TASK INSTRUCTIONS:
All lines from the line containing "Posted: 07-08-2026 11:18:17" up to and including the last line of the listing below should be echoed exactly; no other lines belong in the response.

### PROVIDED RECORDS

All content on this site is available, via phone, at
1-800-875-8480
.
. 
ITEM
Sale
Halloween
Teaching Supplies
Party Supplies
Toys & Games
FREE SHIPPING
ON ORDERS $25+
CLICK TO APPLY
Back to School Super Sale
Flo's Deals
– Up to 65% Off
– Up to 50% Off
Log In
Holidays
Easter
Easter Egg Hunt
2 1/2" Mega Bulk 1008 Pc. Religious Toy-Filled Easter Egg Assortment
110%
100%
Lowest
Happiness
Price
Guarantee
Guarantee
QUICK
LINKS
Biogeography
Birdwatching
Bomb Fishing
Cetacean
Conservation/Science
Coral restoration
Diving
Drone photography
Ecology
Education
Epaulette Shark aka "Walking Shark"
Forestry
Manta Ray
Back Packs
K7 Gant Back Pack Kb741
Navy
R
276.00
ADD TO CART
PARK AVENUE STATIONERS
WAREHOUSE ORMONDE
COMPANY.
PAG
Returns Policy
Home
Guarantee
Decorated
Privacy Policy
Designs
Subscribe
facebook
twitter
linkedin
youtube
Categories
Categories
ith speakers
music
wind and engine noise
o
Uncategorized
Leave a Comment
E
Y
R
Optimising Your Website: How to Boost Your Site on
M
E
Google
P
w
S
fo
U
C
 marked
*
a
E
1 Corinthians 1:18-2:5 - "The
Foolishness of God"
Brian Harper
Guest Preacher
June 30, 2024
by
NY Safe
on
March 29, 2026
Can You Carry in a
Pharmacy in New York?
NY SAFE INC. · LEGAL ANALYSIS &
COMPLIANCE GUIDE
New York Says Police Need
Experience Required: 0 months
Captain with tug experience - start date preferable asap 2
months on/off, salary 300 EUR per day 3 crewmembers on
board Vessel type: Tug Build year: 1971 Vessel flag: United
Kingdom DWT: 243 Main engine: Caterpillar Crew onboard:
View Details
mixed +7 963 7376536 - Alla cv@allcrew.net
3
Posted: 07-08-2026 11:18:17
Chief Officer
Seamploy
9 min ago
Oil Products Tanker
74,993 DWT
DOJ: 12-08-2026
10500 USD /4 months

######

RESULT:
Posted: 07-08-2026 11:18:17
Chief Officer
Seamploy
9 min ago
Oil Products Tanker
74,993 DWT
DOJ: 12-08-2026
10500 USD /4 months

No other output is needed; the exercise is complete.